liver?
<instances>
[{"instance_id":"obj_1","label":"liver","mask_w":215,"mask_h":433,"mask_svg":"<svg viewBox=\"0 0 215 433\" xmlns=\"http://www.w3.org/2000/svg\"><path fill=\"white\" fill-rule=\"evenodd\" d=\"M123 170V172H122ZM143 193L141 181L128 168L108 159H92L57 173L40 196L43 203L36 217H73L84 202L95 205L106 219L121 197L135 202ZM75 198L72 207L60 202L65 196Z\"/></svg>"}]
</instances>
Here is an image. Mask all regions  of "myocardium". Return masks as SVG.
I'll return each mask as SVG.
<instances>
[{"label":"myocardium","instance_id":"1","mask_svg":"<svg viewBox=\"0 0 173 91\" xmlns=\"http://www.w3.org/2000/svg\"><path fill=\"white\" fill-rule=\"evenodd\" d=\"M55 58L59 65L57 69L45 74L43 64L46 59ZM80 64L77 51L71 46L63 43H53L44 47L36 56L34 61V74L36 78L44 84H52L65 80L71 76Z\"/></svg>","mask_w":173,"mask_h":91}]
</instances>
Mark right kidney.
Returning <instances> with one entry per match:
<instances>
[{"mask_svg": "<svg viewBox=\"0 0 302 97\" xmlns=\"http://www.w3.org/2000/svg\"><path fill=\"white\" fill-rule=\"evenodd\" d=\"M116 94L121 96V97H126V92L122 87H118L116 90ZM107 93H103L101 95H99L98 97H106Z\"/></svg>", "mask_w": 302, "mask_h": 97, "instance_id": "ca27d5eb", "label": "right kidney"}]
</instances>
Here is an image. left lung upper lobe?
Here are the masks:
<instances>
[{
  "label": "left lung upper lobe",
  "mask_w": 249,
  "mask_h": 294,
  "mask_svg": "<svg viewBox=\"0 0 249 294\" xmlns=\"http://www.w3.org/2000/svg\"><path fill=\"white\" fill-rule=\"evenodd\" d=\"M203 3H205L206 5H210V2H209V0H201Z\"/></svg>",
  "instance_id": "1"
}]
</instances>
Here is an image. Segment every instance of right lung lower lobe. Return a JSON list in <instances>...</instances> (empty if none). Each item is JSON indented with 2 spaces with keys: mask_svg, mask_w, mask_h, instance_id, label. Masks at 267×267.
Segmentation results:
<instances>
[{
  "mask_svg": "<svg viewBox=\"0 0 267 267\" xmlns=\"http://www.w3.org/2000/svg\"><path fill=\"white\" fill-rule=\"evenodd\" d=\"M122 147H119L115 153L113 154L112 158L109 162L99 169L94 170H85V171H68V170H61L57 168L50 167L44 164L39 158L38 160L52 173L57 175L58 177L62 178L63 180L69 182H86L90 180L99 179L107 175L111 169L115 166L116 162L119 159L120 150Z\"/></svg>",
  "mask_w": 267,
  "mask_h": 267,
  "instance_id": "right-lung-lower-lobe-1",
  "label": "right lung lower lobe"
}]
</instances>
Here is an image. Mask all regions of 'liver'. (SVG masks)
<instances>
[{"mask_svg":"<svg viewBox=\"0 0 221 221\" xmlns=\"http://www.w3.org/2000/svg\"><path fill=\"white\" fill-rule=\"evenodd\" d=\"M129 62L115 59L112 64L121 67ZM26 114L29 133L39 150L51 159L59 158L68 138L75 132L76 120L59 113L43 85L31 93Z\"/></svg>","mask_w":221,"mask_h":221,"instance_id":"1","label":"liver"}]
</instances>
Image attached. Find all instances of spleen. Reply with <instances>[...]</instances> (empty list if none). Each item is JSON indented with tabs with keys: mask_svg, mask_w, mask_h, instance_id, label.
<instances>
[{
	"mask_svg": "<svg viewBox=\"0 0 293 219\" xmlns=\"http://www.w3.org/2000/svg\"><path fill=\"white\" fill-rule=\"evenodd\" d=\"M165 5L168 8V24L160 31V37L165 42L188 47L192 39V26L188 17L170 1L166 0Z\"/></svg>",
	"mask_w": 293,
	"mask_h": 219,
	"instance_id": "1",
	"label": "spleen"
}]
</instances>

::::

*DIRECTIONS*. Above are the records; copy all of them exactly.

*RESPONSE AREA*.
liver?
<instances>
[{"instance_id":"obj_1","label":"liver","mask_w":215,"mask_h":433,"mask_svg":"<svg viewBox=\"0 0 215 433\" xmlns=\"http://www.w3.org/2000/svg\"><path fill=\"white\" fill-rule=\"evenodd\" d=\"M123 170V172H122ZM143 193L141 181L128 168L108 159H92L57 173L40 196L43 203L36 217H73L84 202L95 205L106 219L121 197L135 202ZM75 198L72 207L60 202L65 196Z\"/></svg>"}]
</instances>
Here is an image. Mask all regions  of "myocardium". Return masks as SVG.
I'll return each mask as SVG.
<instances>
[{"label":"myocardium","instance_id":"1","mask_svg":"<svg viewBox=\"0 0 173 91\" xmlns=\"http://www.w3.org/2000/svg\"><path fill=\"white\" fill-rule=\"evenodd\" d=\"M55 58L59 65L57 69L45 74L43 64L46 59ZM80 64L77 51L71 46L63 43H53L44 47L36 56L34 61V74L36 78L44 84H52L65 80L71 76Z\"/></svg>","mask_w":173,"mask_h":91}]
</instances>
Mark right kidney.
Returning <instances> with one entry per match:
<instances>
[{"mask_svg": "<svg viewBox=\"0 0 302 97\" xmlns=\"http://www.w3.org/2000/svg\"><path fill=\"white\" fill-rule=\"evenodd\" d=\"M116 94L121 96V97H126V92L122 87H118L116 90ZM107 93H103L101 95H99L98 97H106Z\"/></svg>", "mask_w": 302, "mask_h": 97, "instance_id": "ca27d5eb", "label": "right kidney"}]
</instances>
Here is an image. left lung upper lobe?
Here are the masks:
<instances>
[{
  "label": "left lung upper lobe",
  "mask_w": 249,
  "mask_h": 294,
  "mask_svg": "<svg viewBox=\"0 0 249 294\" xmlns=\"http://www.w3.org/2000/svg\"><path fill=\"white\" fill-rule=\"evenodd\" d=\"M203 3H205L206 5H210V2H209V0H201Z\"/></svg>",
  "instance_id": "1"
}]
</instances>
Here is an image. Segment every instance of right lung lower lobe. Return a JSON list in <instances>...</instances> (empty if none). Each item is JSON indented with 2 spaces with keys: mask_svg, mask_w, mask_h, instance_id, label. Masks at 267×267.
Segmentation results:
<instances>
[{
  "mask_svg": "<svg viewBox=\"0 0 267 267\" xmlns=\"http://www.w3.org/2000/svg\"><path fill=\"white\" fill-rule=\"evenodd\" d=\"M122 147H119L115 153L113 154L112 158L109 162L99 169L94 170H85V171H68V170H61L57 168L50 167L44 164L39 158L38 160L52 173L57 175L58 177L62 178L63 180L69 182H86L90 180L99 179L107 175L111 169L115 166L116 162L119 159L120 150Z\"/></svg>",
  "mask_w": 267,
  "mask_h": 267,
  "instance_id": "right-lung-lower-lobe-1",
  "label": "right lung lower lobe"
}]
</instances>
Here is an image. Mask all regions of 'liver'. (SVG masks)
<instances>
[{"mask_svg":"<svg viewBox=\"0 0 221 221\" xmlns=\"http://www.w3.org/2000/svg\"><path fill=\"white\" fill-rule=\"evenodd\" d=\"M129 62L115 59L112 64L121 67ZM26 114L29 133L39 150L51 159L59 158L68 138L75 132L76 120L59 113L43 85L31 93Z\"/></svg>","mask_w":221,"mask_h":221,"instance_id":"1","label":"liver"}]
</instances>
Image attached. Find all instances of spleen. Reply with <instances>[...]</instances> (empty list if none). Each item is JSON indented with tabs with keys: mask_svg, mask_w, mask_h, instance_id, label.
<instances>
[{
	"mask_svg": "<svg viewBox=\"0 0 293 219\" xmlns=\"http://www.w3.org/2000/svg\"><path fill=\"white\" fill-rule=\"evenodd\" d=\"M165 5L168 8V24L160 31V37L165 42L188 47L192 39V26L188 17L170 1L166 0Z\"/></svg>",
	"mask_w": 293,
	"mask_h": 219,
	"instance_id": "1",
	"label": "spleen"
}]
</instances>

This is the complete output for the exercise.